The C++ memmove (m3) speed looks dubious. There's no way a call to memmove would have no overhead compared to the optimized and inlined memcpy case.
Martin York about 8 years

@user239558: You are surprised that std::copy produces the fastest code? Given the ability of the compiler to analyze and plant the best code it seems redundantly obvious that std::copy would be the fastest technique (or at least no slower than a technique you can do manually).
user239558 about 8 years

@LokiAstari the assembly was quoted in the answer above. There is no way a non-inlined call to memmove, which in addition to the above needs to check for pointer overlap, could ever be as fast as the inlined memcpy.
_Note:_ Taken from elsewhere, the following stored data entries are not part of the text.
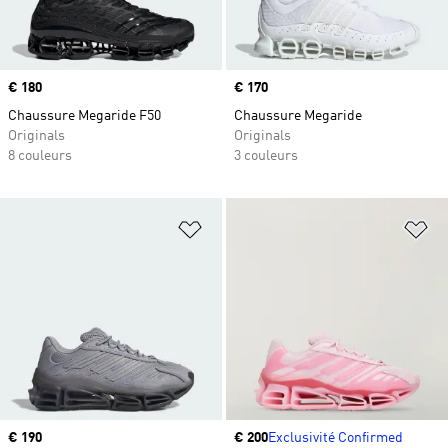
Prix
€ 180
Prix
€ 170
Chaussure Megaride F50
Chaussure Megaride
Originals
Originals
8 couleurs
3 couleurs
Ajouter à la Liste de produits favor
Aj
Prix
€ 190
Prix
€ 200
Exclusivité Confirmed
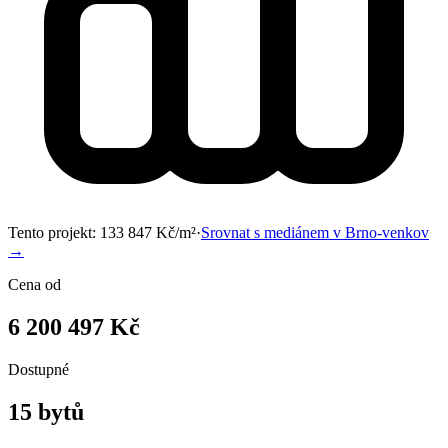
Tento projekt:
133 847
Kč/m²
·
Srovnat s mediánem v
Brno-venkov
→
Cena od
6 200 497 Kč
Dostupné
15 bytů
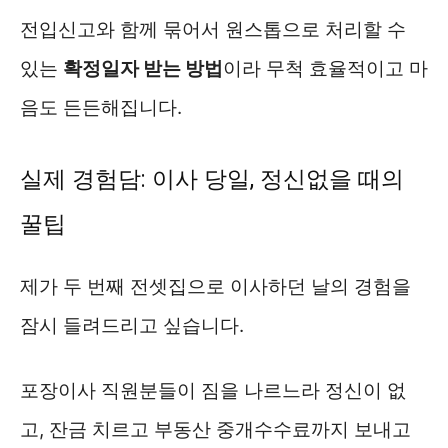
전입신고와 함께 묶어서 원스톱으로 처리할 수
있는
확정일자 받는 방법
이라 무척 효율적이고 마
음도 든든해집니다.
실제 경험담: 이사 당일, 정신없을 때의
꿀팁
제가 두 번째 전셋집으로 이사하던 날의 경험을
잠시 들려드리고 싶습니다.
포장이사 직원분들이 짐을 나르느라 정신이 없
고, 잔금 치르고 부동산 중개수수료까지 보내고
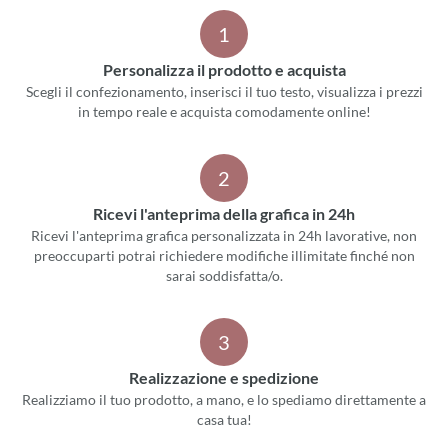
1
Personalizza il prodotto e acquista
Scegli il confezionamento, inserisci il tuo testo, visualizza i prezzi
in tempo reale e acquista comodamente online!
2
Ricevi l'anteprima della grafica in 24h
Ricevi l'anteprima grafica personalizzata in 24h lavorative, non
preoccuparti potrai richiedere modifiche illimitate finché non
sarai soddisfatta/o.
3
Realizzazione e spedizione
Realizziamo il tuo prodotto, a mano, e lo spediamo direttamente a
casa tua!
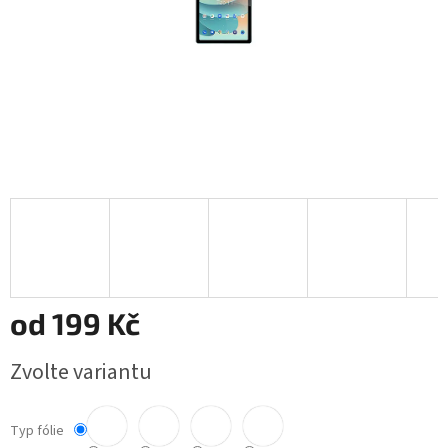
od
199 Kč
Měrná
Zvolte variantu
cena:
Typ fólie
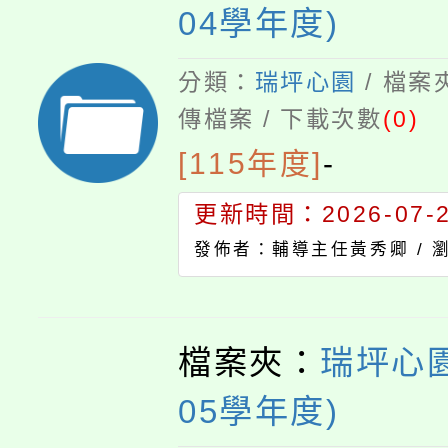
04學年度)
分類：
瑞坪心園
/ 檔案
傳檔案 / 下載次數
(0)
[115年度]
-
更新時間：2026-07-23
發佈者：輔導主任黃秀卿 /
檔案夾：
瑞坪心園
05學年度)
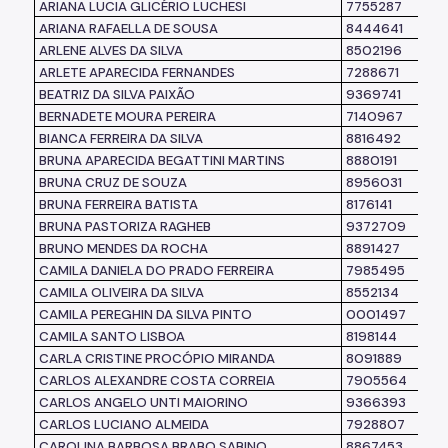
ARIANA LUCIA GLICÉRIO LUCHESI
7755287
ARIANA RAFAELLA DE SOUSA
8444641
ARLENE ALVES DA SILVA
8502196
ARLETE APARECIDA FERNANDES
7288671
BEATRIZ DA SILVA PAIXÃO
9369741
BERNADETE MOURA PEREIRA
7140967
BIANCA FERREIRA DA SILVA
8816492
BRUNA APARECIDA BEGATTINI MARTINS
8880191
BRUNA CRUZ DE SOUZA
8956031
BRUNA FERREIRA BATISTA
8176141
BRUNA PASTORIZA RAGHEB
9372709
BRUNO MENDES DA ROCHA
8891427
CAMILA DANIELA DO PRADO FERREIRA
7985495
CAMILA OLIVEIRA DA SILVA
8552134
CAMILA PEREGHIN DA SILVA PINTO
0001497
CAMILA SANTO LISBOA
8198144
CARLA CRISTINE PROCÓPIO MIRANDA
8091889
CARLOS ALEXANDRE COSTA CORREIA
7905564
CARLOS ANGELO UNTI MAIORINO
9366393
CARLOS LUCIANO ALMEIDA
7928807
CAROLINA BARBOSA BRABO SABINO
8867453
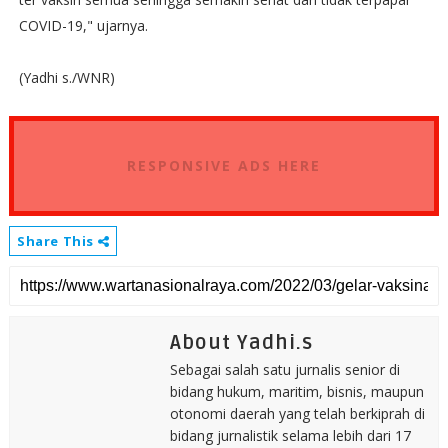
COVID-19," ujarnya.
(Yadhi s./WNR)
RESPONSIVE ADS HERE
Share This
About Yadhi.s
Sebagai salah satu jurnalis senior di
bidang hukum, maritim, bisnis, maupun
otonomi daerah yang telah berkiprah di
bidang jurnalistik selama lebih dari 17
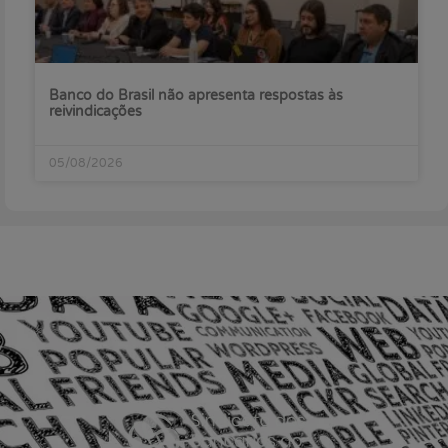
Banco do Brasil não apresenta respostas às
reivindicações
05/08/2026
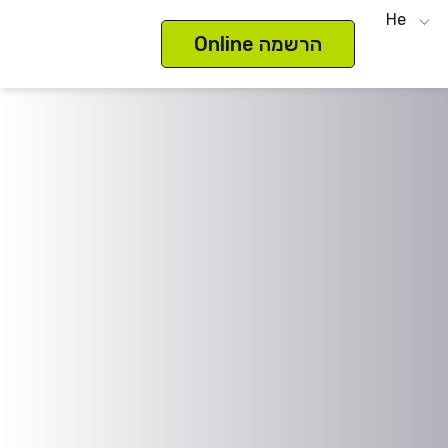
He
הרשמה Online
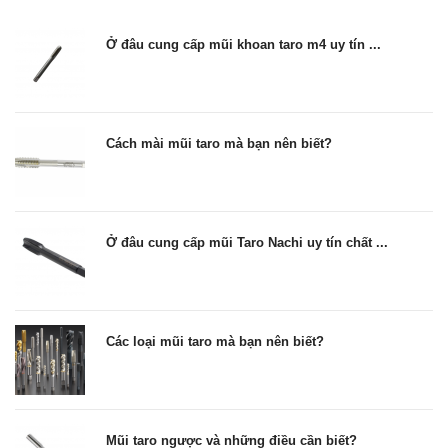
Ở đâu cung cấp mũi khoan taro m4 uy tín ...
Cách mài mũi taro mà bạn nên biết?
Ở đâu cung cấp mũi Taro Nachi uy tín chất ...
Các loại mũi taro mà bạn nên biết?
Mũi taro ngược và những điều cần biết?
It's bogus.
Martin York about 8 years

@user239558: Well it's a good job the compiler as a machine makes better choices based on maths than humans do with "opinions". Not only is the code provided but also the timing results. Since this is a science why don't you try and repeat the experiment!
user239558 about 8 years

@LokiAstari I'm just pointing out that the timings are bogus. Anyone who has programmed in assembly or has read intel instruction manuals will know this. It is common to make mistakes in benchmarking, and I'm simply pointing out an obvious one. I'm not wasting any more time on this, sorry.
Martin York about 8 years

@user239558: Words are easy (rather than just pontificate with no proof Just try it).